Wednesday, 29 June 2022

Evensong: Dowland

 Come again: John Dowland

John Dowland, 1563 to1626 was an English or possibly Irish Renaissance composer, lutenist, singer and spy. This version is by Sting, from his album Songs from the Labyrinth. To properly understand this love song remember that, in Elizabethan slang, "to Die" was a euphemism for sexual climax.
 
Come again: sweet love doth now invite,
Thy graces that refrain,
To do me due delight:
To see, to hear, to touch, to kiss, to die,
To die with thee again in sweetest sympathy.

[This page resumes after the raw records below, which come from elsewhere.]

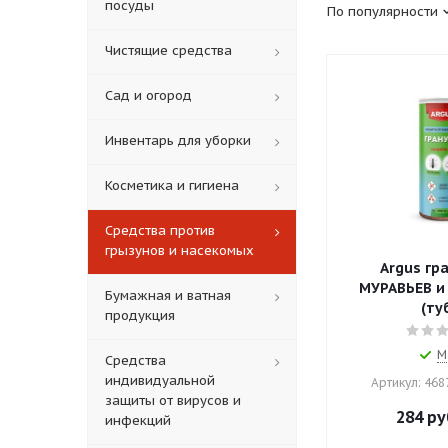
посуды
По популярности
Чистящие средства
Сад и огород
Инвентарь для уборки
Косметика и гигиена
Средства против
грызунов и насекомых
Argus гр
МУРАВЬЕВ и МУХ
Бумажная и ватная
(ту
продукция
М
Средства
индивидуальной
Артикул: 46
защиты от вирусов и
284
ру
инфекций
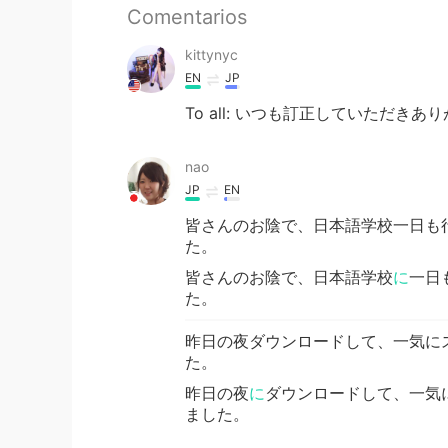
Comentarios
kittynyc
EN
JP
To all: いつも訂正していただ
nao
JP
EN
皆さんのお陰で、日本語学校一日も
た。
皆さんのお陰で、日本語学校
に
一日
た。
昨日の夜ダウンロードして、一気に
た。
昨日の夜
に
ダウンロードして、一気
ました。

Come again that I may cease to mourn,
Through thy unkind disdain,
For now left and forlorn:
I sit, I sigh, I weep, I faint, I die,
In deadly pain, and endless misery.

All the day the sun that lends me shine,
By frowns do cause me pine,
And feeds me with delay:
Her smiles, my springs, that makes my joys to grow,
Her frowns the winters of my woe:

All the night, my sleeps are full of dreams,
My eyes are full of streams,
My heart takes no delight:
To see the fruits and joys that some do find,
And mark the storms are me assign'd,

Out alas, my faith is ever true,
Yet will she never rue,
Nor yield me any grace:
Her eyes of fire, her heart of flint is made,
Whom tears nor truth may once invade.

Gentle love draw forth thy wounding dart,
Thou canst not pierce her heart,
For I that do approve:
By sighs and tears more hot then are thy shafts:
Did tempt while she for triumph laughs.

3 comments:

mongoose said...

Well, no offence to Mr Dowland but Sting has needed gassing since about 1985. Horrible smug bastard. As an ex-angelic chorister I can allow though that the boy can sing. He doesn't do this tremendously well though, mrs i, does he? Too much I. It's supposed to be reflective, affectionate, almost rueful not narcissistic.

mrs ishmael said...

Harsh, mr mongoose? I don't generally keep up, but even I have been aware of the chap's success. This particular version of "Come Again" was showcased on Radio 3, together with an interview with Sting in which he claimed that his rough, untrained voice more closely approximated the sound Dowland and his audiences expected than the classically trained productions we are accustomed to. In my research for the post, I auditioned several such and was particularly affronted by a female soloist with a madrigal-esque backing group. It's a man's song, for heaven's sake: oh yes, I'm fully aware that nowadays women court women and that women masturbate, although probably not in the shameful, agonised, guilty manner described by Dowland - but culturally, historically, contextually, this is a man's song. I envisaged it as a young man's song, battering down his lady's resistance with the mixture of lyricism, flattery and smut oft deployed by our chum from Stratford - but I can see that it works also as an old man's song, remembering past glories in the fragrant field.
Anyroadup, you were a chorister? How splendid and enviable. You have quite the grounding in music, faith and ritual. Are you also an instrumentalist? Mr ishmael was a guitarist and piano/keyboard player. My role is that of audience, as I am possessed of a voice that usually caused mr ishmael to issue a cease and desist order, when I uplifted it joyfully on a spring morning, or riffed on the delights of a cup of tea (it goes like this: cuppa tea, cuppa tea, cuppa tea,tea,tea, Cuppa tea, cuppa tea for you and me). It was the unexpected and unwelcome key changes that appeared to cause him nerve damage.

mongoose said...

I was a virginal descant, mrs i. Only the dogs could hear me.